Potrebbe essere tutto così assurdo? Oppure potrebbe avere un senso? Mi sono ammalato, ho consumato il mio senno domandandomelo. Apro gli occhi e mi sveglio -mi sveglio, proprio come fanno milioni di uomini, donne e bambini e vecchi... I loro insignificanti sonni muoiono, dissipati per sempre.
Mi sveglio di soprassalto, notte di sudore ed affanno. Vedo il mio doppio. Cosa vuole? Mi fissa. Mi lacera. Mi sussurra parole che non comprendo e non sento ma che nel mio debole cuore rimbombano, e angosciano, asfissiano. Mi sorride, gelido fantoccio. E mi accorgo che è un incubo dal quale non posso fuggire.
Improvvisamente odo una donna invocare Dio in una folle e sommessa preghiera; miserere, canta, miserere mei Deus!, intona psicotropa. Non la vedo. Tutto è immerso in una caligine lattiginosa e rarefatta, così pura e allucinante e pestilenziale che quasi ho l'impressione di essere al cospetto del Signore. Ma il canto s'interrompe; ecco, finalmente scorgo qualcosa: da lassù, battiti d'ali, candore opalescente, orde di angeli gloriosi e messaggeri alati irrompono solenni e annunciano la venuta del Signore! È uno spettacolo atroce, vomitevole.
Guardatelo, il vostro Dio! Come avanza, altero, spietato. Guardatelo! Ammirate, lodate il Re dei Cieli!
Lo ucciderò. Perdonami, Padre, perdonami, perchè non so quello che faccio!

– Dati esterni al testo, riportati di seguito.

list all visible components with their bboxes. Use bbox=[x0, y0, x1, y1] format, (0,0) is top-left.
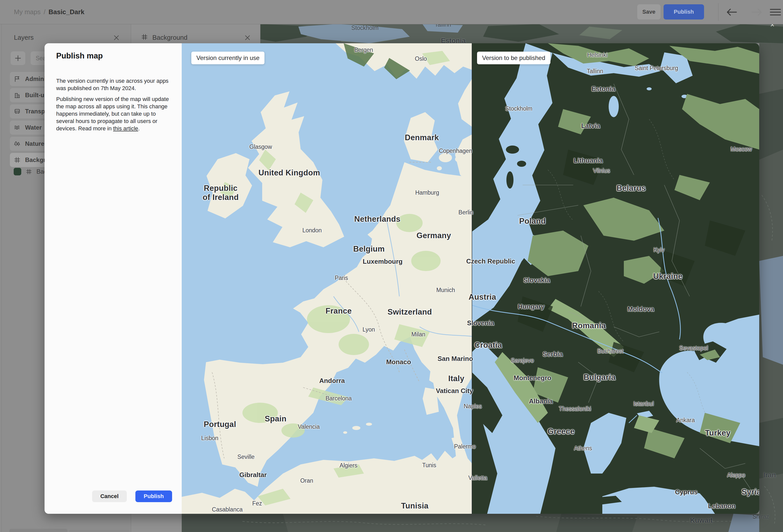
publish-modal: Publish map The version currently in use… bbox=[44, 43, 182, 514]
menu-icon[interactable] bbox=[769, 7, 782, 17]
this-article-link[interactable]: this article bbox=[113, 125, 138, 132]
sublayer-row-background[interactable]: Bac bbox=[14, 167, 47, 176]
paragraph-text: . bbox=[138, 125, 140, 132]
grid-icon bbox=[141, 34, 148, 40]
version-compare-panel: BergenOsloGlasgowUnited KingdomRepublic … bbox=[182, 43, 759, 514]
map-studio-app: My maps / Basic_Dark Save Publish Layers… bbox=[0, 0, 783, 532]
building-icon bbox=[14, 92, 21, 98]
top-bar: My maps / Basic_Dark Save Publish bbox=[0, 0, 783, 24]
breadcrumb-separator: / bbox=[43, 8, 45, 16]
grid-icon bbox=[14, 157, 21, 163]
breadcrumb: My maps / Basic_Dark bbox=[14, 0, 84, 24]
map-version-current[interactable] bbox=[182, 43, 472, 514]
dimmed-map-right bbox=[759, 43, 783, 532]
dialog-actions: Cancel Publish bbox=[92, 491, 172, 502]
publish-button[interactable]: Publish bbox=[135, 491, 172, 502]
background-tab-title[interactable]: Background bbox=[152, 34, 188, 41]
map-version-published[interactable] bbox=[472, 43, 759, 514]
grid-icon bbox=[26, 168, 32, 175]
publish-button-topbar[interactable]: Publish bbox=[663, 4, 704, 20]
cancel-button[interactable]: Cancel bbox=[92, 491, 127, 502]
save-button[interactable]: Save bbox=[637, 4, 660, 20]
trees-icon bbox=[14, 140, 21, 147]
paragraph-text: Publishing new version of the map will u… bbox=[56, 96, 169, 132]
dimmed-bottom-toast bbox=[69, 530, 130, 532]
dialog-title: Publish map bbox=[56, 51, 103, 61]
plus-icon bbox=[15, 55, 21, 62]
flag-icon bbox=[14, 76, 21, 82]
dialog-paragraph-current-version: The version currently in use across your… bbox=[56, 77, 170, 92]
breadcrumb-my-maps[interactable]: My maps bbox=[14, 8, 40, 16]
dimmed-bottom-toast bbox=[9, 529, 68, 532]
version-split-divider[interactable] bbox=[472, 43, 472, 514]
published-version-badge: Version to be published bbox=[477, 52, 551, 64]
dimmed-map-top bbox=[260, 24, 783, 43]
publish-dialog: Publish map The version currently in use… bbox=[44, 43, 759, 514]
dialog-paragraph-publish-info: Publishing new version of the map will u… bbox=[56, 95, 170, 132]
layer-label: Nature bbox=[25, 140, 44, 147]
close-icon[interactable] bbox=[245, 35, 251, 41]
layer-color-swatch[interactable] bbox=[14, 168, 21, 176]
forward-arrow-icon[interactable] bbox=[751, 7, 763, 17]
back-arrow-icon[interactable] bbox=[725, 7, 738, 17]
breadcrumb-map-name: Basic_Dark bbox=[49, 8, 85, 16]
close-icon[interactable] bbox=[114, 35, 120, 41]
bus-icon bbox=[14, 108, 21, 115]
current-version-badge: Version currently in use bbox=[191, 52, 264, 64]
waves-icon bbox=[14, 124, 21, 131]
window-edge-line bbox=[1, 24, 2, 532]
add-layer-button[interactable] bbox=[11, 51, 25, 65]
layer-label: Water bbox=[25, 124, 42, 131]
layers-panel-title: Layers bbox=[14, 34, 34, 41]
dimmed-map-bottom bbox=[182, 514, 759, 532]
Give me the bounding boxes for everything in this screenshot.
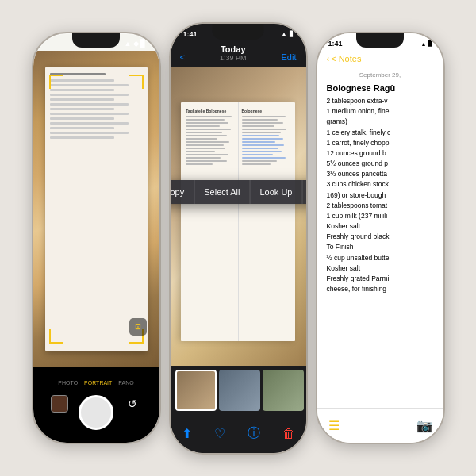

Avreste dovuto vedere la Sua faccia, mentre le mie mani s'avvinghiavano come serpi d'acciaio sul Suo collo –stritolandolo mettendolo a tacere —Ma i suoi occhi azzurro Empireo non smettevano di fissarmi, severi ed abbacinanti! Mi uccidevano. Eccitato, inorridito vedevo la luce divina farsi velo opaco. Si spense. Un indicibile senso di potere mi pervase, sì. Sì! Ero finalmente uno spirito libero, aperto e sofferente, sofferente e morente e felice.
Poi accadde tutto in un istante.
I contorni si sciolsero e si deformarono; immensi e contorti alleluia scaraventati in un vuoto siderale; la nebbia divampava in un miasma ustionante; diafane cantilene (urla!) gregoriane stridevano dissonanti e celestiali; l'angoscia, aracnide paziente, tesseva e filava una litania velenosa; sentivo il sapore del terrore e della vittoria sulla punta della lingua; vedevo disperate schiere di arcangeli senza volto piangere e precipitare in un diluvio rosso cremisi; vedevo il cielo incrinarsi e andare in frantumi; e un varco nero si spalancava minaccioso sul nulla, sopra il trono di un Dio spodestato...
Mi sveglio di soprassalto, notte di sudore ed affanno. Vedo il mio doppio. Mi sorride, gelido fantoccio. E mi accorgo che è un incubo dal quale non voglio più fuggire.